TASK BRIEF:
Each entry is to be retyped exactly as it appears, and each image is to be dropped.

MATERIAL PROVIDED: Begin

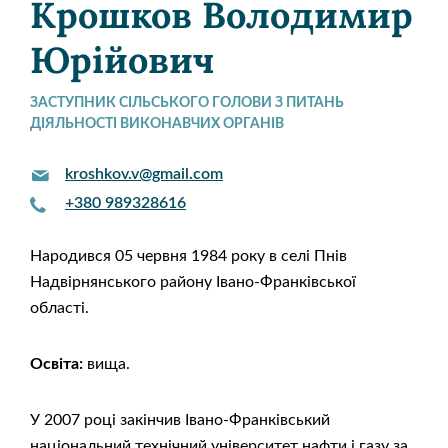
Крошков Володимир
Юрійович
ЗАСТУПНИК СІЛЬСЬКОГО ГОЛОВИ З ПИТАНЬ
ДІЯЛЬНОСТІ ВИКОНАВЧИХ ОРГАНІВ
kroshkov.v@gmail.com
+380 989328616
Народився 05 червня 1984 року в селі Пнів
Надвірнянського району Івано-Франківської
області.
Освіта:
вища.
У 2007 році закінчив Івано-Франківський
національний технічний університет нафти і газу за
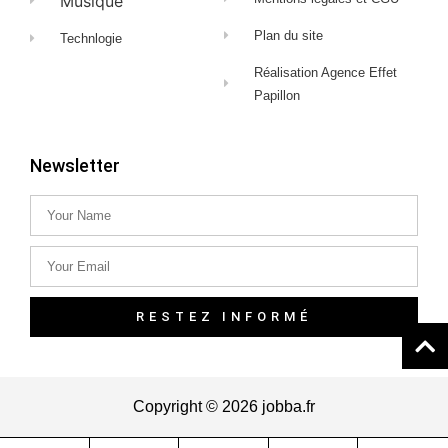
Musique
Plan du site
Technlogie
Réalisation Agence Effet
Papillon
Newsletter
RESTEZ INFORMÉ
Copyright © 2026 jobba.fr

MATERIAL PROVIDED: End

WRITTEN RESPONSE:
Крошков Володимир
Юрійович
ЗАСТУПНИК СІЛЬСЬКОГО ГОЛОВИ З ПИТАНЬ
ДІЯЛЬНОСТІ ВИКОНАВЧИХ ОРГАНІВ
kroshkov.v@gmail.com
+380 989328616
Народився 05 червня 1984 року в селі Пнів
Надвірнянського району Івано-Франківської
області.
Освіта:
вища.
У 2007 році закінчив Івано-Франківський
національний технічний університет нафти і газу за
Musique
Plan du site
Technlogie
Réalisation Agence Effet
Papillon
Newsletter
RESTEZ INFORMÉ
Copyright © 2026 jobba.fr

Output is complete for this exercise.